In Kiriakos, the issues presented to the Court of Appeals include that assuming a duty existed, if the acts of the older friend establish a prima facie claim for negligence under fundamental tort principles, and if Maryland should recognize a narrowly tailored definition of social host liability when an adult provides excessive amounts of alcohol to a teenager, knowing he will soon drive.
The court distinguishes the case from the 2013 decision in Warr v. JMGM Group that I mentioned above based on Robinson’s age and venue of intoxication which are under CR § 10-117. Accordingly, the court finds that Kirakos can maintain a limited social host cause of action against Phillips through negligent entrustment based on the public policy in CR § 10-117.

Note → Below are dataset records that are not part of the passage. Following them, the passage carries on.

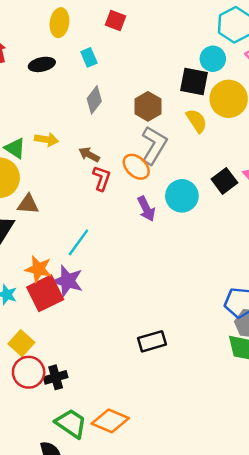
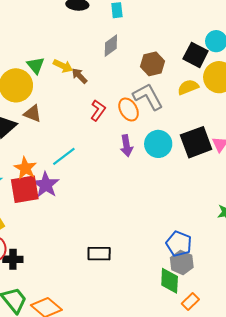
yellow semicircle: (197, 121) -> (188, 87), turned -95
gray L-shape: (154, 145) -> (148, 97), turned -76
brown arrow: (89, 155) -> (79, 76), moved
black square: (224, 181) -> (196, 142), size x1.5

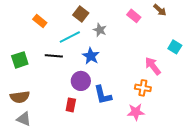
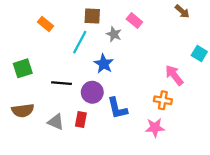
brown square: (81, 14) -> (92, 16), turned -35
pink rectangle: (134, 16) -> (134, 20), moved
cyan line: (70, 37) -> (80, 42), turned -35
black line: (54, 56) -> (62, 83), moved
gray triangle: (24, 119) -> (56, 122), moved

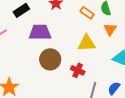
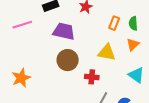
orange rectangle: (87, 13) -> (114, 23), turned 64
red cross: (78, 70) -> (92, 77), turned -32

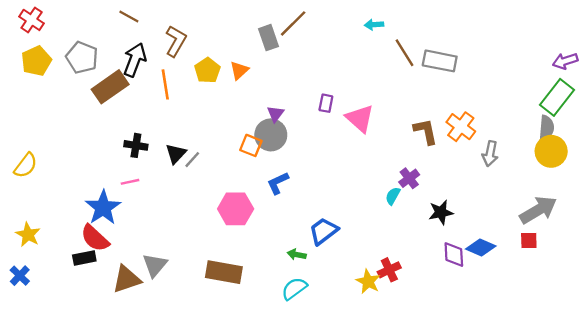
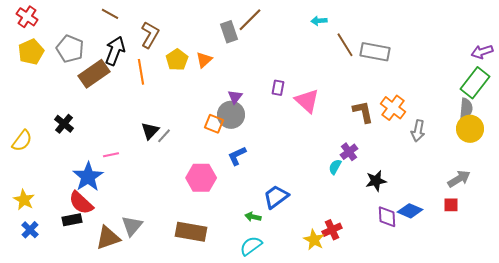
black cross: (136, 145) -> (64, 124), moved, turned 30
gray arrow: (538, 210) -> (459, 179), size x0.7
blue cross: (20, 276) -> (30, 230), moved

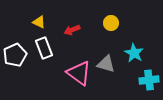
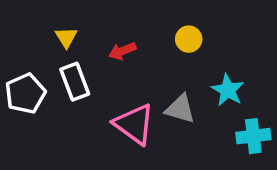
yellow triangle: (39, 22) -> (66, 37), turned 32

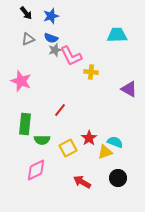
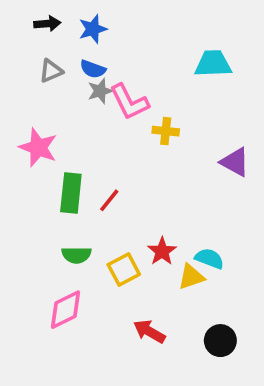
black arrow: (26, 13) -> (47, 24), turned -56
green rectangle: (25, 124) -> (71, 193), moved
black circle: (118, 178) -> (220, 341), moved

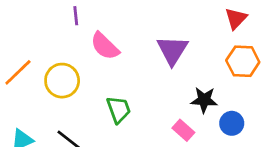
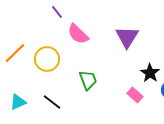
purple line: (76, 16) -> (57, 12), turned -32
black star: (204, 100) -> (150, 73), turned 30

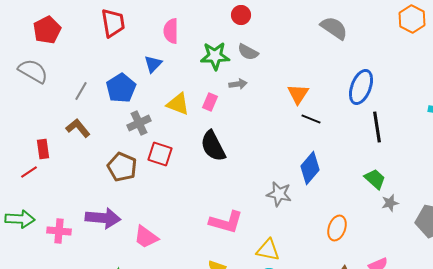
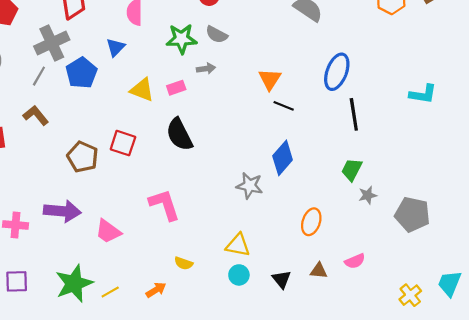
pink rectangle: (210, 102) -> (176, 88), turned 48
gray cross: (139, 123) -> (52, 43), moved, size x1.4
green trapezoid: (375, 179) -> (352, 170), turned -105
pink L-shape: (226, 222) -> (164, 205), moved, turned -124

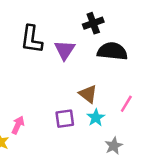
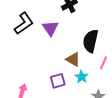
black L-shape: (32, 39) -> (24, 23), turned -125
black semicircle: (112, 51) -> (91, 41), moved, turned -75

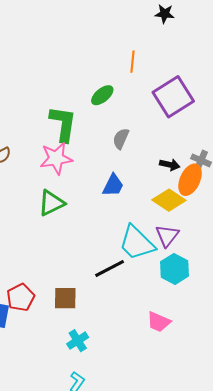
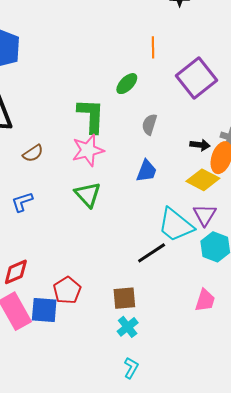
green triangle: (51, 203) -> (88, 195), turned -40
brown square: (65, 298) -> (124, 298), moved
pink trapezoid: (159, 322) -> (205, 300), turned -90

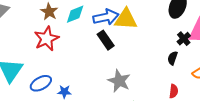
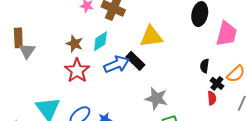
blue arrow: (106, 17) -> (117, 64), moved
black cross: (184, 39) -> (217, 83), moved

The older friend, in this case, argued that the victim cannot establish proximate cause because the most critical event in the chain of events was the younger friend’s decision to drink. However, the court holds that this decision does not disrupt the ‘causal chain’ and does not destroy the claim against Phillips. The court also finds that the harm to the victim was foreseeable based on the facts surrounding the incident. Of course, it is entirely foreseeable that giving an 18-year-old alcohol and letting him drive is going to get someone killed.
I know the court is trying to reconcile this case with the Warr opinion which explicitly ruled that there is no dram shop liability in Maryland. But I do think these cases are the first step towards a new era of holding bars and restaurants responsible when they knowingly overserve people who go and kill someone. This would be a good thing for Maryland and justice.